[Page images and extracted text]
::::::::

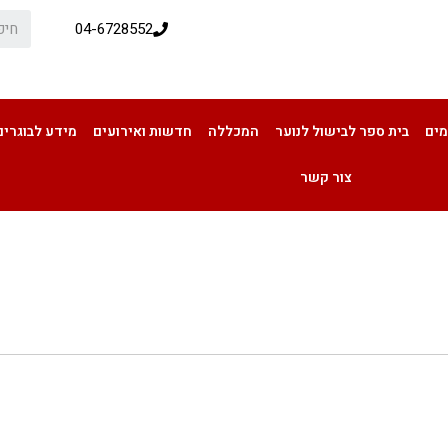
04-6728552
מים
בית ספר לבישול לנוער
המכללה
חדשות ואירועים
מידע לבוגרים
צור קשר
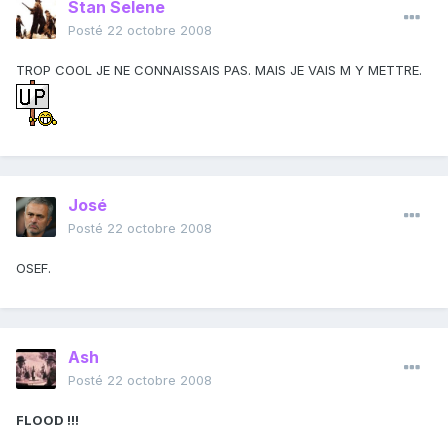
Stan Selene
Posté
22 octobre 2008
TROP COOL JE NE CONNAISSAIS PAS. MAIS JE VAIS M Y METTRE.
José
Posté
22 octobre 2008
OSEF.
Ash
Posté
22 octobre 2008
FLOOD !!!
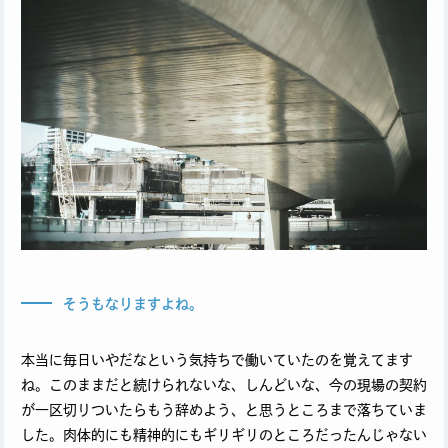
そうもなりますよね。
本当に毎日いやだなという気持ちで働いていたのを覚えてます
ね。このままだと続けられないな、しんどいな、今の現場の契約
が一区切りついたらもう辞めよう、と思うところまで落ちていま
した。肉体的にも精神的にもギリギリのところだったんじゃない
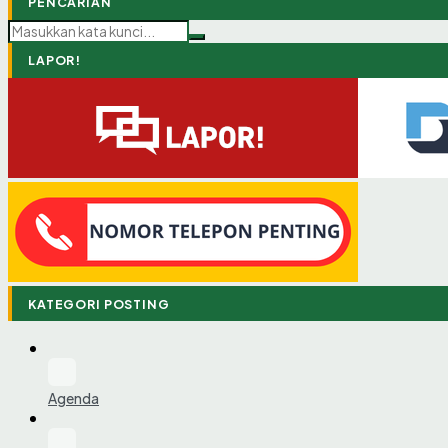
PENCARIAN
LAPOR!
KATEGORI POSTING
Agenda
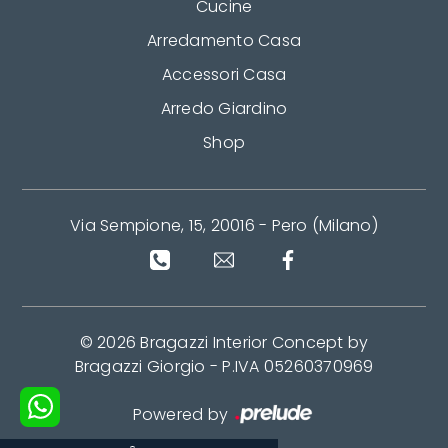
Cucine
Arredamento Casa
Accessori Casa
Arredo Giardino
Shop
Via Sempione, 15, 20016 - Pero (Milano)
© 2026 Bragazzi Interior Concept by
Bragazzi Giorgio - P.IVA 05260370969
Powered by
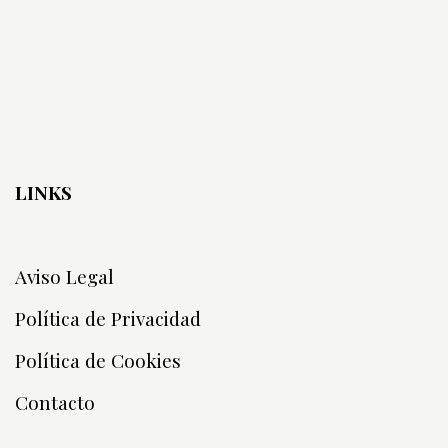
LINKS
Aviso Legal
Política de Privacidad
Política de Cookies
Contacto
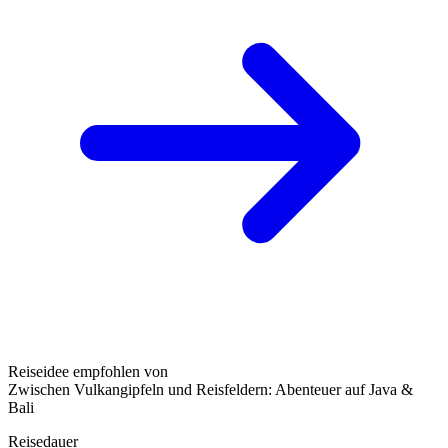
Reiseidee empfohlen von
Zwischen Vulkangipfeln und Reisfeldern: Abenteuer auf Java &
Bali
Reisedauer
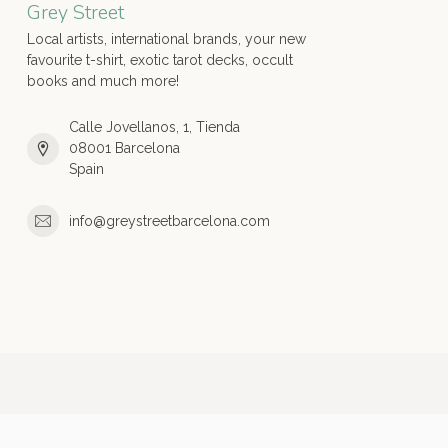
Grey Street
Local artists, international brands, your new
favourite t-shirt, exotic tarot decks, occult
books and much more!
Calle Jovellanos, 1, Tienda
08001 Barcelona
Spain
info@greystreetbarcelona.com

::::::::

## Work to complete
Please return exactly, and only, the lines from the one containing "חדשות ואירועים" through the end of the records, with both end lines kept and every picture dropped.

## Written solution
חדשות ואירועים
מידע לבוגרים
צור קשר
Stan Selene
Posté
22 octobre 2008
TROP COOL JE NE CONNAISSAIS PAS. MAIS JE VAIS M Y METTRE.
José
Posté
22 octobre 2008
OSEF.
Ash
Posté
22 octobre 2008
FLOOD !!!
そうもなりますよね。
本当に毎日いやだなという気持ちで働いていたのを覚えてます
ね。このままだと続けられないな、しんどいな、今の現場の契約
が一区切りついたらもう辞めよう、と思うところまで落ちていま
した。肉体的にも精神的にもギリギリのところだったんじゃない
PENCARIAN
LAPOR!
KATEGORI POSTING
Agenda
Cucine
Arredamento Casa
Accessori Casa
Arredo Giardino
Shop
Via Sempione, 15, 20016 - Pero (Milano)
© 2026 Bragazzi Interior Concept by
Bragazzi Giorgio - P.IVA 05260370969
Powered by
LINKS
Aviso Legal
Política de Privacidad
Política de Cookies
Contacto
Reiseidee empfohlen von
Zwischen Vulkangipfeln und Reisfeldern: Abenteuer auf Java &
Bali
Reisedauer
Grey Street
Local artists, international brands, your new
favourite t-shirt, exotic tarot decks, occult
books and much more!
Calle Jovellanos, 1, Tienda
08001 Barcelona
Spain
info@greystreetbarcelona.com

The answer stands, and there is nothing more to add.